Anxious young teachers have asked me sometimes how I deal with parents who are upset that I seem to have more influence on their children than they do. That their children actually listen better to me than they do to them.
This perplexed me at first as I have never encountered such a problem. Then I realized that although these teachers were of different ages, culture, language and nationality there was one thing they all had in common: they don’t have children.
I’m not suggesting that to be a good teacher you need to have children. Of course, not. However, having children does give you an advantage over the childless teacher in that you better understand the point of view of the parent. Becoming a parent is like going to the moon. It’s a shock to your system. It changes you in ways you cannot imagine. But not every teacher can or wants to have children just to gain this understanding, so for the offspring-challenged teacher, here are some pointers to level the playing field.
First of all, parents really don’t have hurt feelings when their children heed your advice over theirs. They are not even jealous of your influence. They are not perplexed, puzzled, injured, or offended. THEY ARE DELIGHTED that their children are actually listening to someone. Why do my violin teaching colleagues bring me their children to learn the violin when they themselves are perfectly capable of teaching them? They want to have the backup and ensuing credibility that having another human being saying THE SAME THINGS can give.
When a mother says to you, “He won’t listen to me, but he does to you!” this is not an accusation, as my young colleagues fear. She’s telling you to keep up the good work. The hope is that you will convince her child to listen to her, too!
Yes, helping parents and their young children develop a solid working relationship is an important part of what we teachers should be doing. Today, unless they are homeschooling their children, parents are often discouraged from teaching them anything beyond good manners. In the old days (up until the 1900s) children were often taught a craft or livelihood by their parents. To read and write, too. Slowly, slowly this has been taken from parents. Our children rarely see what we do for a living, do not have any idea of our competence in the outside world and tend to see us as being there only to get on their nerves. We are also assaulted on all sides by psychologists, teachers, sociologists, tiger moms, etc., saying that we aren’t doing our jobs adequately. That we should do reinforcement-parenting, attachment-parenting, free-range parenting and, yes, even slow-parenting. No matter what you do SOMEONE is going to tell you that it’s wrong and you should be doing something else instead.
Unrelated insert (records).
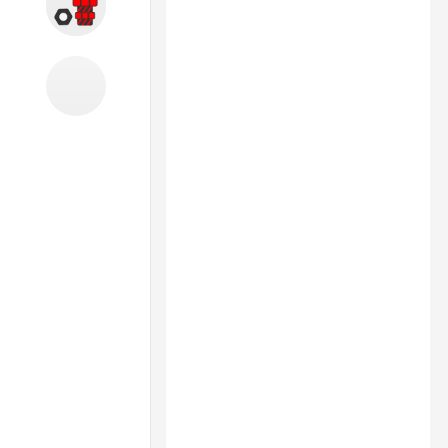
Запчасти
Б/У оборудование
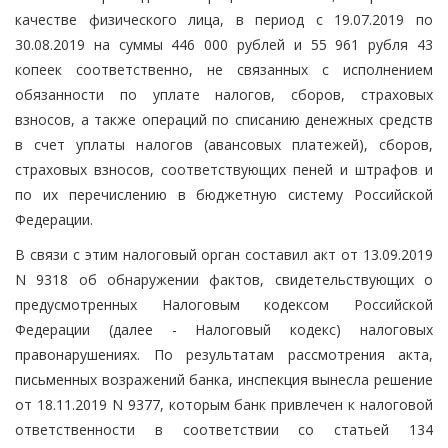
качестве физического лица, в период с 19.07.2019 по
30.08.2019 на суммы 446 000 рублей и 55 961 рубля 43
копеек соответственно, не связанных с исполнением
обязанности по уплате налогов, сборов, страховых
взносов, а также операций по списанию денежных средств
в счет уплаты налогов (авансовых платежей), сборов,
страховых взносов, соответствующих пеней и штрафов и
по их перечислению в бюджетную систему Российской
Федерации.
В связи с этим налоговый орган составил акт от 13.09.2019
N 9318 об обнаружении фактов, свидетельствующих о
предусмотренных Налоговым кодексом Российской
Федерации (далее - Налоговый кодекс) налоговых
правонарушениях. По результатам рассмотрения акта,
письменных возражений банка, инспекция вынесла решение
от 18.11.2019 N 9377, которым банк привлечен к налоговой
ответственности в соответствии со статьей 134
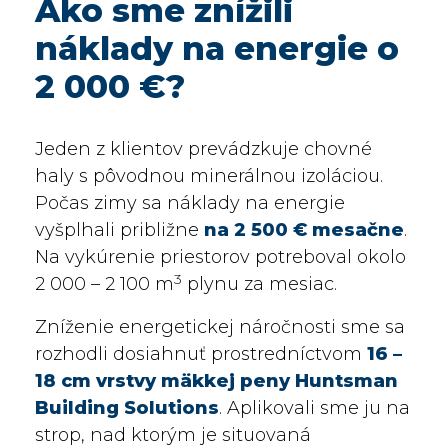
Ako sme znížili
náklady na energie o
2 000 €?
Jeden z klientov prevádzkuje chovné
haly s pôvodnou minerálnou izoláciou.
Počas zimy sa náklady na energie
vyšplhali približne
na 2 500 € mesačne
.
Na vykúrenie priestorov potreboval okolo
3
2 000 – 2 100 m
plynu za mesiac.
Zníženie energetickej náročnosti sme sa
rozhodli dosiahnuť prostredníctvom
16 –
18 cm vrstvy mäkkej peny Huntsman
Building Solutions
. Aplikovali sme ju na
strop, nad ktorým je situovaná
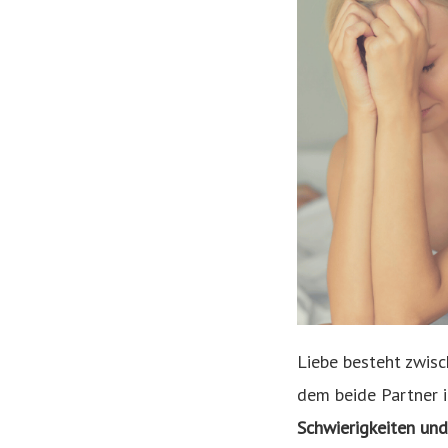
Liebe besteht zwisch
dem beide Partner 
Schwierigkeiten und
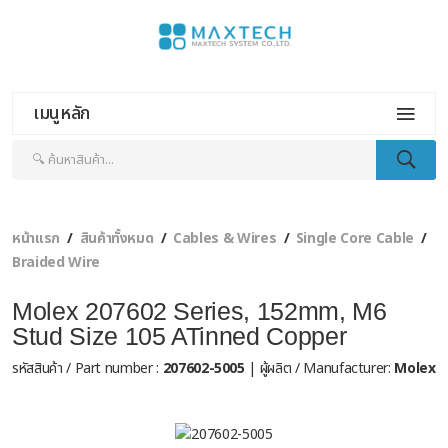
เมนูหลัก
หน้าแรก
สินค้าทั้งหมด
Cables & Wires
Single Core Cable
Braided Wire
Molex 207602 Series, 152mm, M6
Stud Size 105 ATinned Copper
รหัสสินค้า / Part number :
207602-5005
| ผู้ผลิต / Manufacturer:
Molex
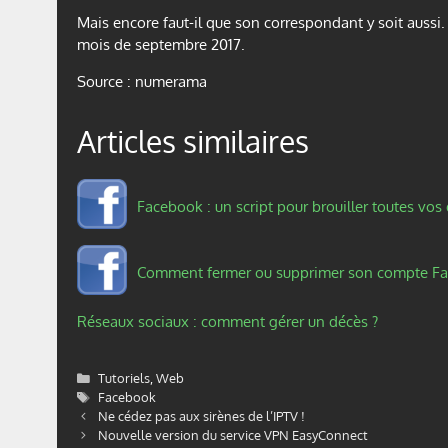
Mais encore faut-il que son correspondant y soit aussi.
mois de septembre 2017.
Source : numerama
Articles similaires
Facebook : un script pour brouiller toutes vo
Comment fermer ou supprimer son compte Fa
Réseaux sociaux : comment gérer un décès ?
Catégories
Tutoriels
,
Web
Étiquettes
Facebook
Ne cédez pas aux sirènes de l’IPTV !
Nouvelle version du service VPN EasyConnect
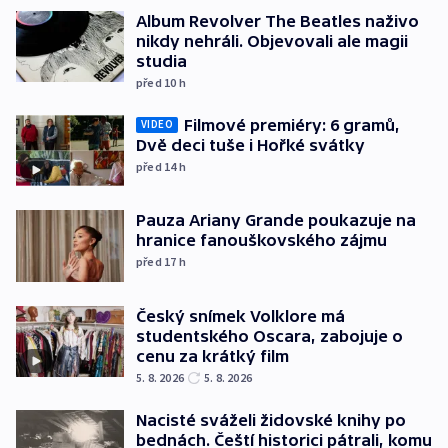
Album Revolver The Beatles naživo
nikdy nehráli. Objevovali ale magii
studia
před 10
h
Filmové premiéry: 6 gramů,
VIDEO
Dvě deci tuše i Hořké svátky
před 14
h
Pauza Ariany Grande poukazuje na
hranice fanouškovského zájmu
před 17
h
Český snímek Volklore má
studentského Oscara, zabojuje o
cenu za krátký film
5. 8. 2026
5. 8. 2026
Nacisté sváželi židovské knihy po
bednách. Čeští historici pátrali, komu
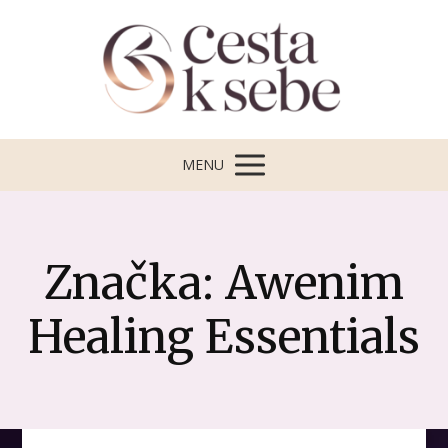
MENU
Značka: Awenim
Healing Essentials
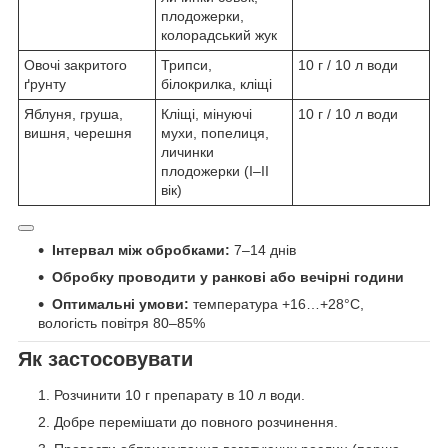
плодожерки,
колорадський жук
Овочі закритого
Трипси,
10 г / 10 л води
ґрунту
білокрилка, кліщі
Яблуня, груша,
Кліщі, мінуючі
10 г / 10 л води
вишня, черешня
мухи, попелиця,
личинки
плодожерки (I–II
вік)
Інтервал між обробками:
7–14 днів
Обробку проводити у ранкові або вечірні години
Оптимальні умови:
температура +16…+28°C,
вологість повітря 80–85%
Як застосовувати
Розчинити 10 г препарату в 10 л води.
Добре перемішати до повного розчинення.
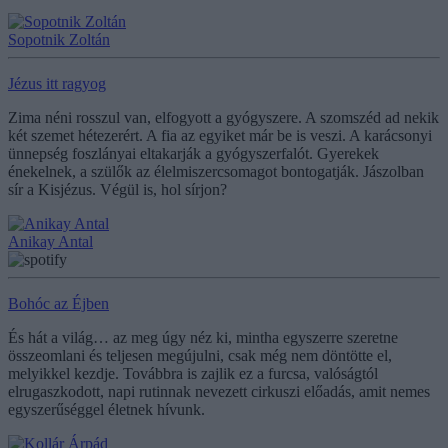
Sopotnik Zoltán
Jézus itt ragyog
Zima néni rosszul van, elfogyott a gyógyszere. A szomszéd ad nekik
két szemet hétezerért. A fia az egyiket már be is veszi. A karácsonyi
ünnepség foszlányai eltakarják a gyógyszerfalót. Gyerekek
énekelnek, a szülők az élelmiszercsomagot bontogatják. Jászolban
sír a Kisjézus. Végül is, hol sírjon?
Anikay Antal
Bohóc az Éjben
És hát a világ… az meg úgy néz ki, mintha egyszerre szeretne
összeomlani és teljesen megújulni, csak még nem döntötte el,
melyikkel kezdje. Továbbra is zajlik ez a furcsa, valóságtól
elrugaszkodott, napi rutinnak nevezett cirkuszi előadás, amit nemes
egyszerűséggel életnek hívunk.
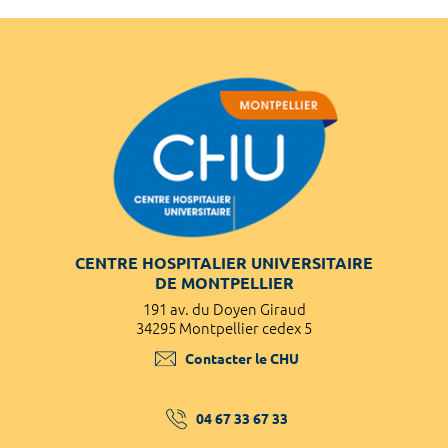
CENTRE HOSPITALIER UNIVERSITAIRE
DE MONTPELLIER
191 av. du Doyen Giraud
34295 Montpellier cedex 5
Contacter le CHU
04 67 33 67 33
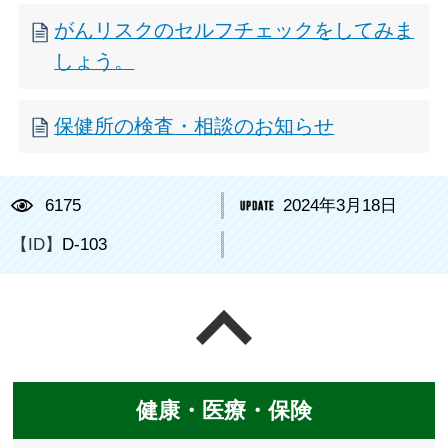
がんリスクのセルフチェックをしてみま
しょう。
保健所の検査・相談のお知らせ
6175
2024年3月18日
【ID】
D-103
ページの先頭へ戻る
健康・医療・保険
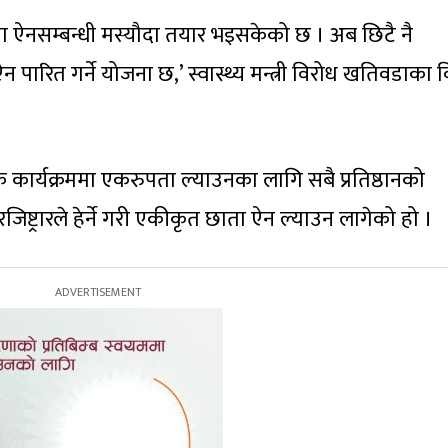
 छाता ऐनसम्बन्धी मस्यौदा तयार भइसकेको छ । अब छिटै नै
न पारित गर्ने योजना छ,’ स्वास्थ्य मन्त्री विरोध खतिवडाका वि
क कार्यक्रममा एकरुपता ल्याउनका लागि सबै प्रतिष्ठानको
िष्ट्रारले हेर्ने गरी एकीकृत छाता ऐन ल्याउन लागेको हो ।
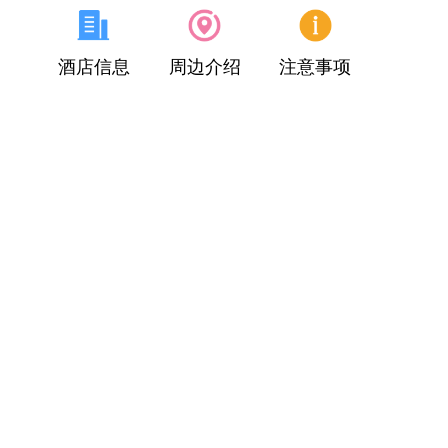
酒店信息
周边介绍
注意事项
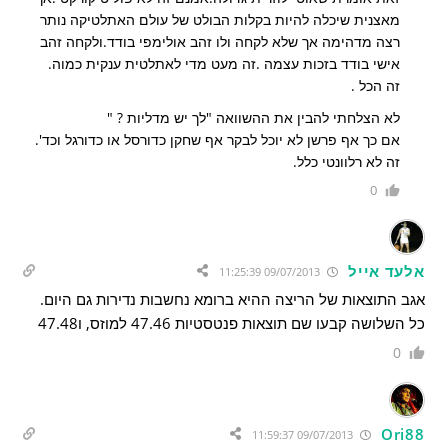
מאצנית שיכלה להיות בקלות הבולט של עולם האתלטיקה נותר
רצה מדהימה אך שלא לקחה ולו זהב אולימפי בודד.ולקחה זהב
אישי בודד בזכות עצמה .זה מעט מדי לאתלטית ענקית כמוה.
זה הכל .
לא הצלחתי להבין את ההשוואה "לך יש מדליות ? "
אם כך אף פרשן לא יוכל לבקר אף שחקן כדורסל או כדורגל וכד'.
זה לא רלוונטי כלל.
0
אלעד אייל
09/07/2013 11:25:39
אגב התוצאות של הריצה ההיא ברומא נחשבות נדירות גם היום.
כל השלושה קבעו שם תוצאות פנטסטיות 47.46 למוזס, ו47.48
0
Ori88
09/07/2013 11:59:37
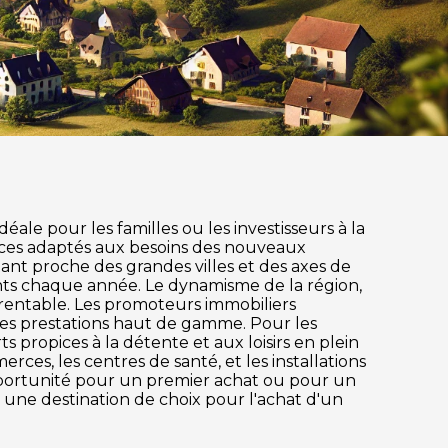
ale pour les familles ou les investisseurs à la
ices adaptés aux besoins des nouveaux
stant proche des grandes villes et des axes de
nts chaque année. Le dynamisme de la région,
 rentable. Les promoteurs immobiliers
des prestations haut de gamme. Pour les
s propices à la détente et aux loisirs en plein
ces, les centres de santé, et les installations
pportunité pour un premier achat ou pour un
 une destination de choix pour l'achat d'un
Being a modern day parent can be downright bewildering!
So when you teach their children and are a good influence on them, parents aren’t resentful, they are HAPPY! By convincing a child to listen to his parent when practicing, you have made an ally of that parent for life. By teaching the parent to teach her child, you are returning things to their natural state: a parent actively involved in her child’s education. This is something the child will appreciate when she grows up, even if she doesn’t seem to at the moment.
When I have particularly recalcitrant children, I may even resort to this:
“Repeat after me,” I tell the child, “Mommy is always right.“ For some reason, when you get a child to say something out loud, it becomes real to him. It may seem odd, but it actually does help.
With adolescents, the game changes a bit. First of all, I never allow a new student to send his mother out of the room. I tell him that if he can play for his mother, then he can play for anyone, so Momma stays. Things start improving after that; the student starts accepting mom’s criticism at home as she is only repeating what I said during the lesson. Then, little by little, the mother may stop coming to the lesson, but the point has been made and taken that Mom is an ally, not an enemy.
Part of your job as a teacher is to foster good relations between student and parent and then get out of the way. I have been on all sides of the equation, if an equation can have 3 sides: the mother of my children (hard), the teacher of my children (hardest) and the teacher of other people’s children (easy by comparison). When I was teaching my daughters I would have given anything to farm this responsibility out to someone else, but there were no violin or piano teachers within thousands of miles. At that time we were living in the middle of nowhere, and I’m not kidding. The name of the nearest town, one hour away, can be translated as “a hole in the middle of nowhere.” We were surrounded by lots and lots of sand. And camels. But once or twice a year we made trips to London where four Suzuki teachers kindly interrupted their richly deserved vacation holidays to give lessons to my two girls. I am going to name these teachers here as I am eternally grateful for the many kindnesses they showed a desperate mother: Anne Turner, Felicity Lipman, Helen Brunner and Alison Apley. It was a long time ago and they probably don’t remember me, but I remember them! They helped me help my children. And helping parents work more effectively with their children is an important part of your job as a teacher, too. Believe me, they appreciate it!